*** Opening Data records ***

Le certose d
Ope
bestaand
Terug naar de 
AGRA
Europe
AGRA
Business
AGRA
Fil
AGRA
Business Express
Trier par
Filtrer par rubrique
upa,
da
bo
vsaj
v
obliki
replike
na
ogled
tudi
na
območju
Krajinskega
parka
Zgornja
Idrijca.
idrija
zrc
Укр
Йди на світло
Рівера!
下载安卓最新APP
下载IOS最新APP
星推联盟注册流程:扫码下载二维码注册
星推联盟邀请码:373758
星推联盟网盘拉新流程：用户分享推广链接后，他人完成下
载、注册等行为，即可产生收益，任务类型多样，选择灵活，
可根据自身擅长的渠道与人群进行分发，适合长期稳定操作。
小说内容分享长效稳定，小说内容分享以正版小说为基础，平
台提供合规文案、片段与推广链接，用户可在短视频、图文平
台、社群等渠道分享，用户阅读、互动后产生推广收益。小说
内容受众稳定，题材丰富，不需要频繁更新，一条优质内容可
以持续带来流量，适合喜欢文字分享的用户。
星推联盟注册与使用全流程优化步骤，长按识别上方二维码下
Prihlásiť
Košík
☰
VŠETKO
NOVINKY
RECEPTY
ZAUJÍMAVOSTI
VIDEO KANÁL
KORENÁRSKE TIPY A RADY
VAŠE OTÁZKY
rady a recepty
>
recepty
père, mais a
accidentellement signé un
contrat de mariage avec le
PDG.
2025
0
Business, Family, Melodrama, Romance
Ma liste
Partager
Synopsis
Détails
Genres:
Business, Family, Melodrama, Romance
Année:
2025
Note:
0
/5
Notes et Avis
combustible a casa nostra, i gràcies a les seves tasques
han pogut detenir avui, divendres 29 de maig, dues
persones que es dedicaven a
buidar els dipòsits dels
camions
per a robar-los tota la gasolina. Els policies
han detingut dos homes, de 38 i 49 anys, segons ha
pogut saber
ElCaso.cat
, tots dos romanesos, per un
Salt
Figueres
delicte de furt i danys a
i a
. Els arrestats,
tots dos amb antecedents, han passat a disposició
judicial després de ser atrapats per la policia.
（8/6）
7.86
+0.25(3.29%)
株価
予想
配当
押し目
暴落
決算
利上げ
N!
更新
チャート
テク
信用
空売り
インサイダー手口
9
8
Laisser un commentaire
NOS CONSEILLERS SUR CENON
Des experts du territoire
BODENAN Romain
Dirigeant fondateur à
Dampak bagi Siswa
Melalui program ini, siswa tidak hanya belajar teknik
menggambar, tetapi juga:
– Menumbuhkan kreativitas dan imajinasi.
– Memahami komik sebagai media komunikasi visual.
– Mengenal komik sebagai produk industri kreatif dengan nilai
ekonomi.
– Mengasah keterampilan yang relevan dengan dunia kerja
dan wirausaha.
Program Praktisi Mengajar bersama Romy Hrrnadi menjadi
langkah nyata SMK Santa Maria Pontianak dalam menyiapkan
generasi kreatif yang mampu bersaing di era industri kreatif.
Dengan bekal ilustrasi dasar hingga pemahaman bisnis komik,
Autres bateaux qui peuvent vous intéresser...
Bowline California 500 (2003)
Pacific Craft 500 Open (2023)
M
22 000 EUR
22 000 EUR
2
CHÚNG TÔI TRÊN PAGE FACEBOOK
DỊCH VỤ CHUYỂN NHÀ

*** Closing Data records ***

▶ _Action item_: Find every line in the records above that contains the word "sebagai", and copy each one.

▶ _Result of this exercise_:
– Memahami komik sebagai media komunikasi visual.
– Mengenal komik sebagai produk industri kreatif dengan nilai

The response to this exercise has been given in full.